Exercise goal. Copy the data that follows exactly as it is, excluding all pictures.

Input records.
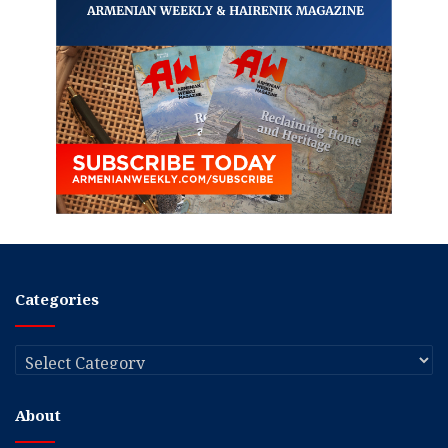
Categories
Categories
About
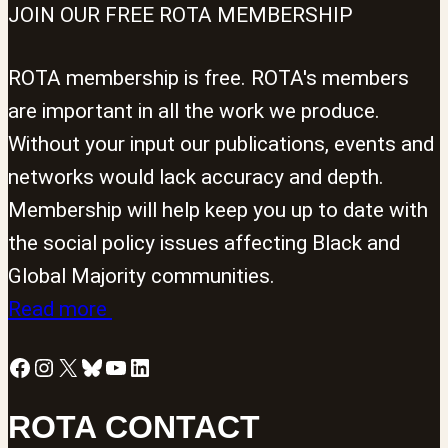
JOIN OUR FREE ROTA MEMBERSHIP
ROTA membership is free. ROTA's members
are important in all the work we produce.
Without your input our publications, events and
networks would lack accuracy and depth.
Membership will help keep you up to date with
the social policy issues affecting Black and
Global Majority communities.
Read more
Facebook
Instagram
X
Bluesky
YouTube
LinkedIn
ROTA CONTACT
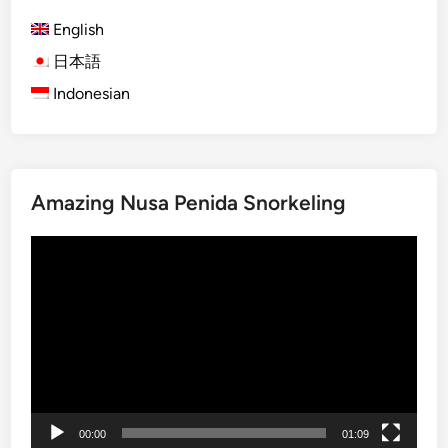
s
A
English
d
日本語
v
Indonesian
e
n
t
u
r
Amazing Nusa Penida Snorkeling
e
–
Video
B
Player
a
l
i
A
c
t
i
00:00
01:09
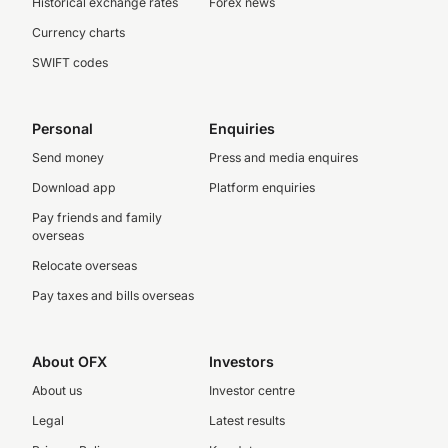
Historical exchange rates
Forex news
Currency charts
SWIFT codes
Personal
Enquiries
Send money
Press and media enquires
Download app
Platform enquiries
Pay friends and family
overseas
Relocate overseas
Pay taxes and bills overseas
About OFX
Investors
About us
Investor centre
Legal
Latest results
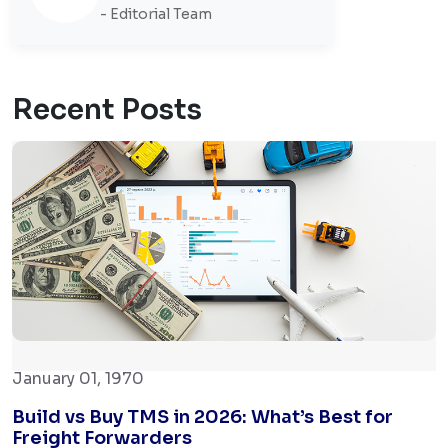
- Editorial Team
Recent Posts
January 01, 1970
Build vs Buy TMS in 2026: What’s Best for
Freight Forwarders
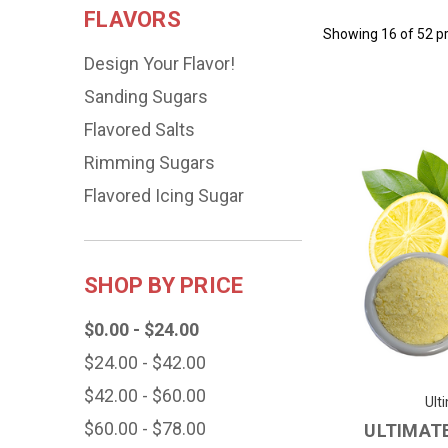
FLAVORS
Showing 16 of 52 p
Design Your Flavor!
Sanding Sugars
Flavored Salts
Rimming Sugars
Flavored Icing Sugar
SHOP BY PRICE
$0.00 - $24.00
$24.00 - $42.00
$42.00 - $60.00
Ult
$60.00 - $78.00
ULTIMAT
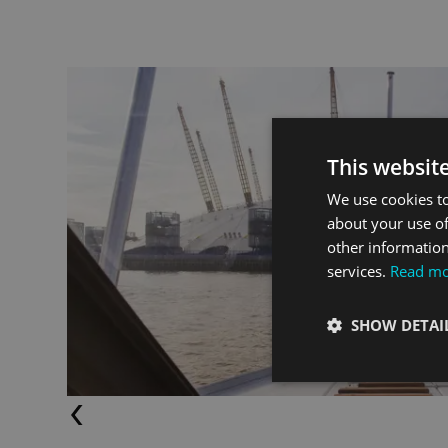
This websit
tersea
We use cookies to
about your use of
other information
services.
Read m
SHOW DETAI
Previous (Left Arrow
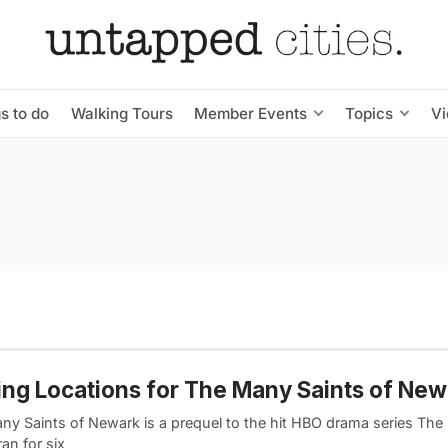
s to do
Walking Tours
Member Events
Topics
V
ing Locations for The Many Saints of Ne
ny Saints of Newark is a prequel to the hit HBO drama series The
an for six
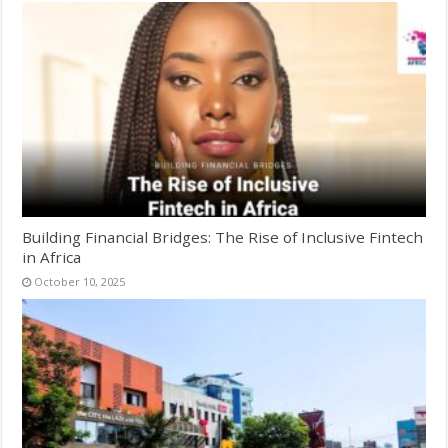
Building Financial Bridges: The Rise of Inclusive Fintech
in Africa
October 10, 2025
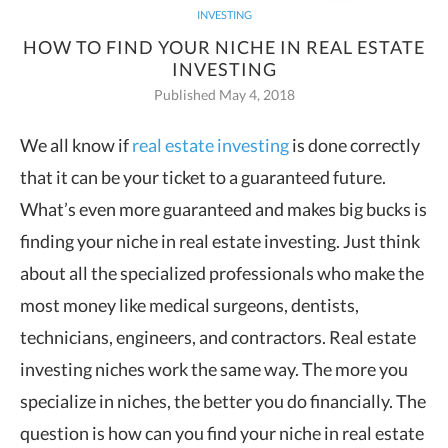
INVESTING
HOW TO FIND YOUR NICHE IN REAL ESTATE
INVESTING
Published May 4, 2018
We all know if
real estate investing
is done correctly
that it can be your ticket to a guaranteed future.
What’s even more guaranteed and makes big bucks is
finding your niche in real estate investing.
Just think
about all the specialized professionals who make the
most money like medical surgeons, dentists,
technicians, engineers, and contractors. Real estate
investing niches work the same way. The more you
specialize in niches, the better you do financially. The
question is how can you find your niche in real estate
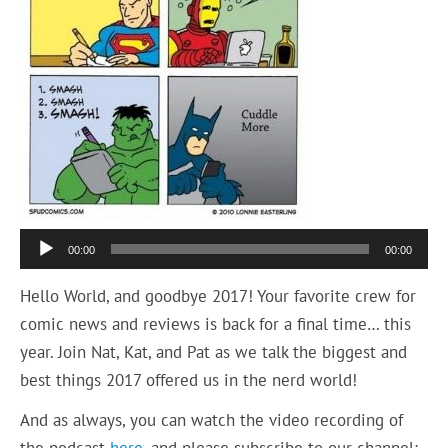
Audio
00:00
00:00
Player
Hello World, and goodbye 2017! Your favorite crew for
comic news and reviews is back for a final time… this
year. Join Nat, Kat, and Pat as we talk the biggest and
best things 2017 offered us in the nerd world!
And as always, you can watch the video recording of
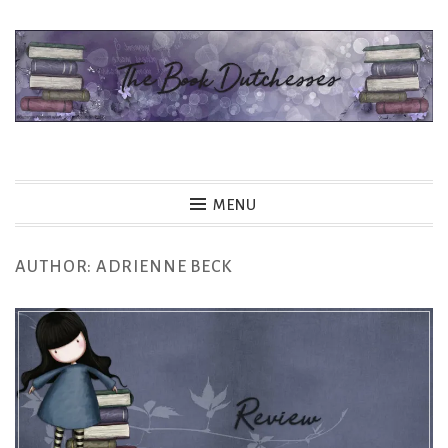
Skip
to
content
The Book Dutchesses
MENU
AUTHOR:
ADRIENNE BECK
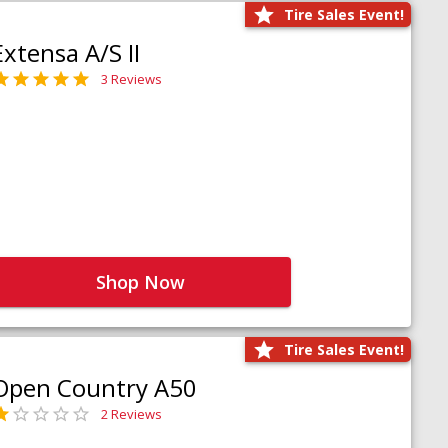
Tire Sales Event!
Extensa A/S II
3 Reviews
Shop Now
Tire Sales Event!
Open Country A50
2 Reviews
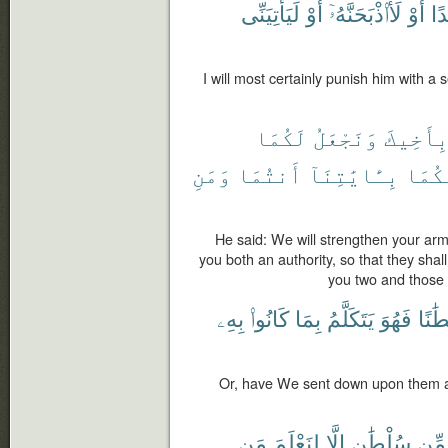
لَيَأْتِيَنِّى
أَوْ
لَأَا۟ذْبَحَنَّهُۥٓ
أَوْ
شَ
I will most certainly punish him with a 
لَكُمَا
وَنَجْعَلُ
بِأَخِيك
وَمَنِ
أَنتُمَا
بِـَٔايَٰتِنَآ
إِلَيْ
He said: We will strengthen your arm
you both an authority, so that they shal
you two and those 
بِهِۦ
كَانُوا۟
بِمَا
يَتَكَلَّمُ
فَهُوَ
سُلْط
Or, have We sent down upon them an 
مَن
لِنَعْلَمَ
إِلَّا
سُلْطَٰنٍ
مِّن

Answer for this exercise.
Categories
Categories
About
JOIN OUR FREE ROTA MEMBERSHIP
ROTA membership is free. ROTA's members
are important in all the work we produce.
Without your input our publications, events and
networks would lack accuracy and depth.
Membership will help keep you up to date with
the social policy issues affecting Black and
Global Majority communities.
Read more
Facebook
Instagram
X
Bluesky
YouTube
LinkedIn
ROTA CONTACT
s
A
English
d
日本語
v
Indonesian
e
n
t
u
r
Amazing Nusa Penida Snorkeling
e
–
Video
B
Player
a
l
i
A
c
t
i
00:00
01:09
Historical exchange rates
Forex news
Currency charts
SWIFT codes
Personal
Enquiries
Send money
Press and media enquires
Download app
Platform enquiries
Pay friends and family
overseas
Relocate overseas
Pay taxes and bills overseas
About OFX
Investors
About us
Investor centre
Legal
Latest results
- Editorial Team
Recent Posts
January 01, 1970
Build vs Buy TMS in 2026: What’s Best for
Freight Forwarders
FLAVORS
Showing 16 of 52 p
Design Your Flavor!
Sanding Sugars
Flavored Salts
Rimming Sugars
Flavored Icing Sugar
SHOP BY PRICE
$0.00 - $24.00
$24.00 - $42.00
$42.00 - $60.00
Ult
$60.00 - $78.00
ULTIMAT
This websit
tersea
We use cookies to
about your use of
other information
services.
Read m
SHOW DETAI
Previous (Left Arrow
s to do
Walking Tours
Member Events
Topics
V
ing Locations for The Many Saints of Ne
ny Saints of Newark is a prequel to the hit HBO drama series The
an for six
Building Financial Bridges: The Rise of Inclusive Fintech
in Africa
October 10, 2025
INVESTING
HOW TO FIND YOUR NICHE IN REAL ESTATE
INVESTING
Published May 4, 2018
We all know if
real estate investing
is done correctly
that it can be your ticket to a guaranteed future.
What’s even more guaranteed and makes big bucks is
finding your niche in real estate investing.
Just think
about all the specialized professionals who make the
most money like medical surgeons, dentists,
technicians, engineers, and contractors. Real estate
investing niches work the same way. The more you
specialize in niches, the better you do financially. The
question is how can you find your niche in real estate
Audio
00:00
00:00
Player
Hello World, and goodbye 2017! Your favorite crew for
comic news and reviews is back for a final time… this
year. Join Nat, Kat, and Pat as we talk the biggest and
best things 2017 offered us in the nerd world!
And as always, you can watch the video recording of
Skip
to
content
The Book Dutchesses
MENU
AUTHOR:
ADRIENNE BECK
Tire Sales Event!
Extensa A/S II
3 Reviews
Shop Now
Tire Sales Event!
Open Country A50
2 Reviews
لَيَأْتِيَنِّى
أَوْ
لَأَا۟ذْبَحَنَّهُۥٓ
أَوْ
شَ
I will most certainly punish him with a 
لَكُمَا
وَنَجْعَلُ
بِأَخِيك
وَمَنِ
أَنتُمَا
بِـَٔايَٰتِنَآ
إِلَيْ
He said: We will strengthen your arm
you both an authority, so that they shal
you two and those 
بِهِۦ
كَانُوا۟
بِمَا
يَتَكَلَّمُ
فَهُوَ
سُلْط
Or, have We sent down upon them an 
مَن
لِنَعْلَمَ
إِلَّا
سُلْطَٰنٍ
مِّن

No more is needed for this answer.